Когда стемнело, он дошел до блошиного рынка на Дапперстраат. Уже закрывали киоски и будки с подозрительным товаром, но он еще успел в будке с театральными аксессуарами купить фальшивую бороду, усы и клей. Купил и непромокаемый плащ, шляпу и достаточно хороший чемодан. Потом зашел в общественный туалет, приклеил бороду и усы, надел плащ, на голову надвинул шляпу. С чемоданом в руке встал в воротах напротив двухэтажного дома с двумя большими окнами на первом этаже и виднеющимися сквозь них велосипедами. Магазин работал, витрины были освещены, только окна всего второго этажа были темными. Он с облегчением вздохнул и посмотрел на часы: без малого пять, в шесть Иветт закрывала магазин. Нужно ждать. Терпеливо. А он умел это делать.
Он не хотел снова совершить ошибку. Да, это было непростительно, что когда он нашел останки Бундера, то вместо того, чтобы удрать той же дорогой через одичавший сад, попросту вышел из парадной двери. Повел себя как любитель, словно впервые в жизни ему доверили важное задание. В самом ли деле в нем сработало подсознание невиновного человека? Им руководил рефлекс, вызванный чувством, что если это не он убил Бундера, то мог не только уйти с места преступления дорогой честного человека, но и позвонить в полицию. На мгновение он забыл, что в его профессии никогда нельзя быть невиновным или даже-в общепринятом смысле этого слова-честным. Убил или не убил, и так бы его арестовали. Если не за убийство, то за что-нибудь другое, потому что он был знаком с Бундером и встречался с ним. Уже сам факт, что он вошел на виллу через сад, делал его подозрительным. Кристофер Баллоу не должен выходить через парадный вход, однако сделал это. Почему? Потому что через парадный вход вышел с виллы не Кристофер Баллоу, а Юзеф Марын, невиновный и честный. Это была реакция, импульс, манера поведения именно Марына, человека, от которого он пробовал отцепиться, когда выходил из самолета, и даже думал, что ему это удалось. Только, видимо, не до конца. Это Кристофер Баллоу звонил из разных мест Иво Бундеру, но это Марын так странно отреагировал на смерть друга. Не дай Бог, если сейчас, на Дапперстраат, в воротах дома напротив магазина велосипедов, он хоть на секунду забудет, что существует только Баллоу, а никакой не Марын. В противном случае он никогда не достигнет цели, не останется свободным. Этим вечером он должен придушить в себе Марына, а может быть, даже убить его, уничтожить, лишить личности.

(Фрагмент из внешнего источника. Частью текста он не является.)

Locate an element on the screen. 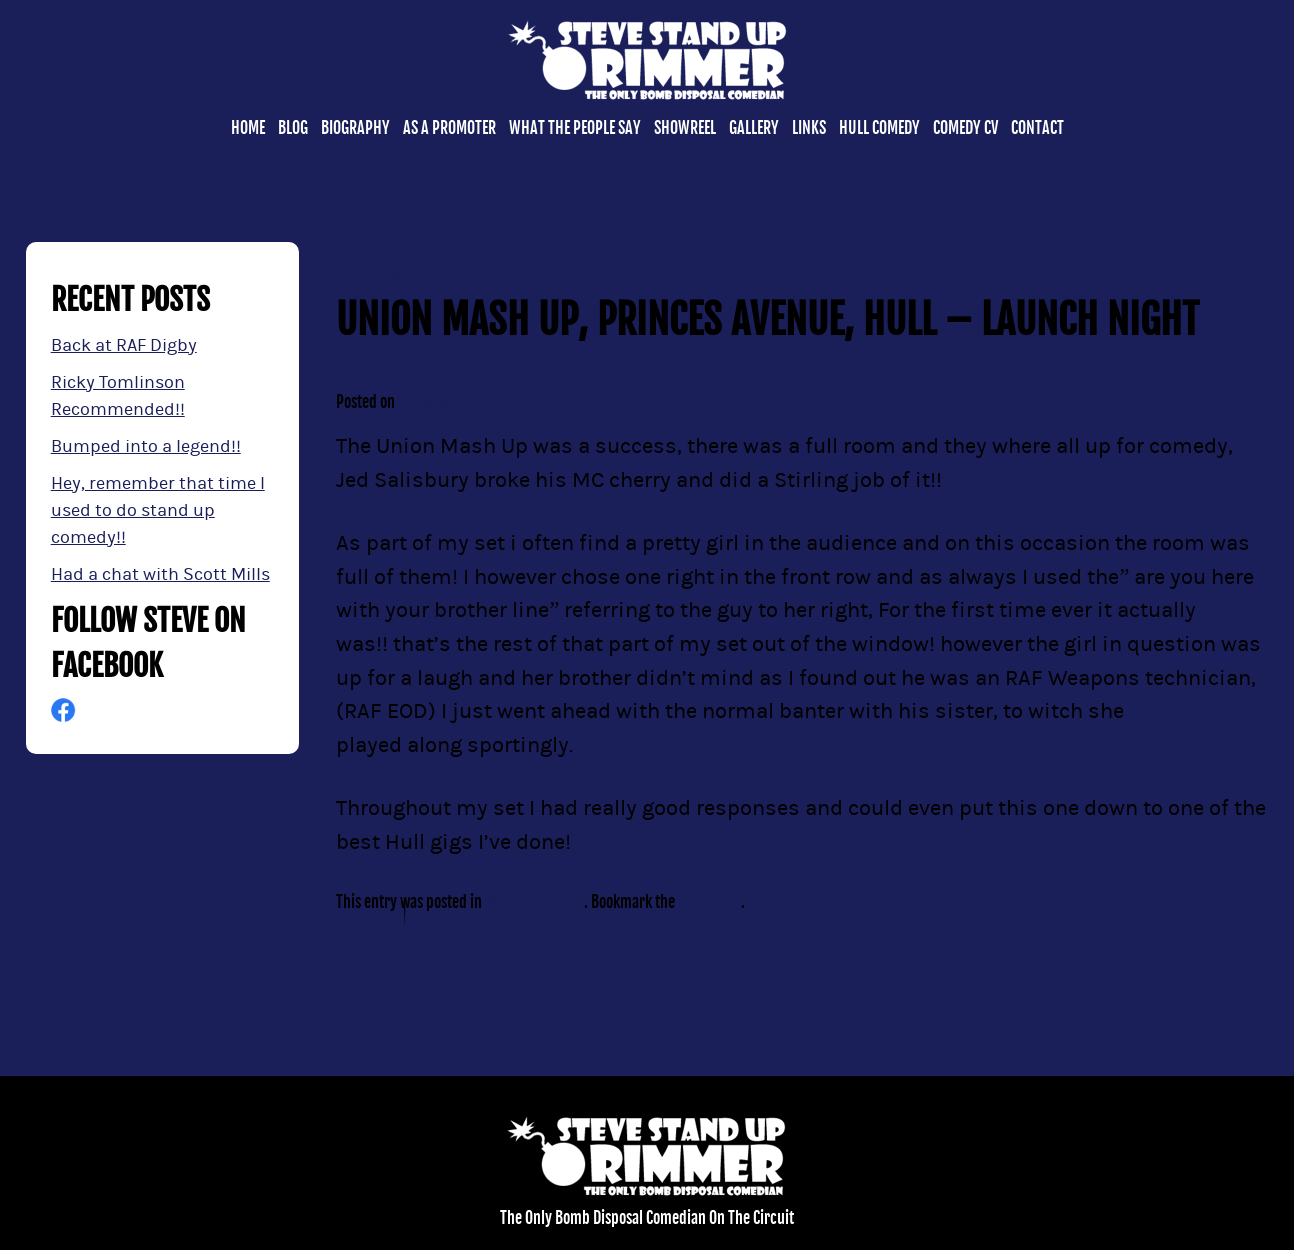 This screenshot has width=1294, height=1250. Bumped into a legend!! is located at coordinates (146, 446). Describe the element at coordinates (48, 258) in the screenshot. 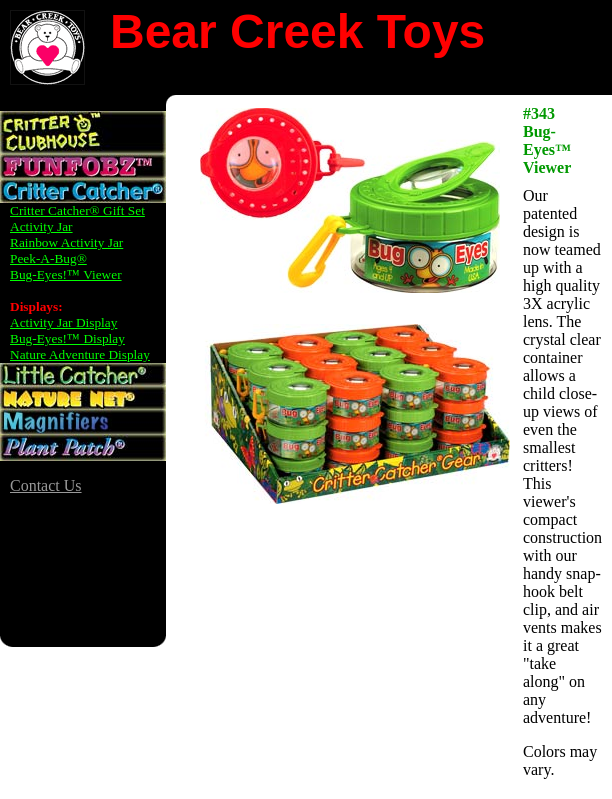

I see `Peek-A-Bug®` at that location.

…В это время новый старший лесничий Тархоньски сидел в кухне дома Хорста Соботы. Он отпустил в Барты машину с главным бухгалтером. Собота купил у государственного лесничества буланую кобылу, седло и хлыст, от которых в специальной телефонограмме лесному управлению велели избавиться. При такой покупке следовало что-нибудь выпить – Хорст поставил на стол бутылку водки, Вероника подала закуску. Собота выпил две рюмки. Вероника только одну, остальное влил в себя Тархоньски. Но он не чувствовал себя пьяным, только веселым. Он решил угоститься еще у Стемборека. Прямо от Соботы он пойдет к нему, пообещает семенную плантацию и дом Кулеши, а потом велит подать полную рюмку.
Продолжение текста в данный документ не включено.